The interesting thing is how we are learning about what’s really going on. Hint, it’s not the mainstream media. Sure, you’ll get stories on the big news sites, but after many people already know.

Internet veterans remember following important but under-reported events on Usenet — newsgroups online that predate most “web sites”. Then people followed news while in chatrooms or in IRC channels. Then it was blogs. Now it’s Youtube and Twitter.

News media is dying, crushed under the weight of having to overproduce mountains of drivel every day, scooped by everyday people with cell phone cameras and internet connections.

A few short health reform items: a summary of the viable, proposed plans; of all things, a commentator from the Financial Times thinks Medicare For All would be an improvement over what we have; I’ve said that true universal healthcare would help small businesses, and now CNN says that health care costs are “choking” small businesses; ivory tower intellectual says the problem is that we groundlings only pay part of our health expenses, ignores people who have to decide which prescriptions they can afford to fill (his ideas had some validity a decade ago so cut him slack); poll says we need “major change” but not an “overhaul” (hint, mandatory coverage is not a major change); the President shows the AMA a carrot (malpractice caps) and a stick (“If we do not fix our health care system, America may go the way of GM — paying more, getting less and going broke.”).

In Closing: Republican “activist” needs a new sense of humor; Wolf Sanctuary; JP urges us to put blame where it belongs; Regulators Vs Bankers in the fight of the year; Wired on gadgets that were a waste of money; Truth in Comics; and Giant Robot! (Ok, a life-sized Gundam. But still.)

Bankrupt

In this great nation, we had over 6,000 bankruptcy filings a day, every business day in May for a total of more than 120,000.  We are potentially on track for between 1,393,000 and 1,487,000 filings in 2009. Talk about trends everyone hopes will be broken. And the data seems to indicate that we’re nowhere near the end of this “recession.”

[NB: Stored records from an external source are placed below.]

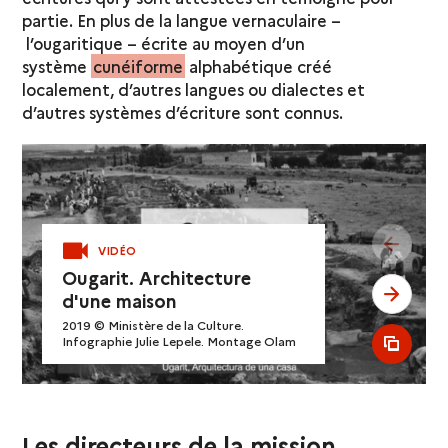
partie. En plus de la langue vernaculaire –
l’ougaritique – écrite au moyen d’un
système
cunéiforme
alphabétique créé
localement, d’autres langues ou dialectes et
d’autres systèmes d’écriture sont connus.
see pr
VIDÉO
Ougarit. Architecture
see ne
d'une maison
2019 © Ministère de la Culture.
Infographie Julie Lepele. Montage Olam
see al
Les directeurs de la mission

And remember, it’s harder to declare bankruptcy now than it was a few years ago thanks to “reform.” It makes you wonder how bad things might otherwise be.

Further, a follow-up study of 2007 bankruptcies shows that matters are even worse than they were in 2001. In 62.1% of bankruptcies, medical bills were a major factor (a rise of 49% since the original report in 2001). In 1981, only 8% of bankruptcies involved an illness. More:

Surprisingly, most of those bankrupted by medical problems had health insurance. More than three-quarters (77.9 percent) were insured at the start of the bankrupting illness, including 60.3 percent who had private coverage. Most of the medically bankrupt were solidly middle class before financial disaster hit. Two-thirds were homeowners and three-fifths had gone to college. In many cases, high medical bills coincided with a loss of income as illness forced breadwinners to lose time from work. Often illness led to job loss, and with it the loss of health insurance.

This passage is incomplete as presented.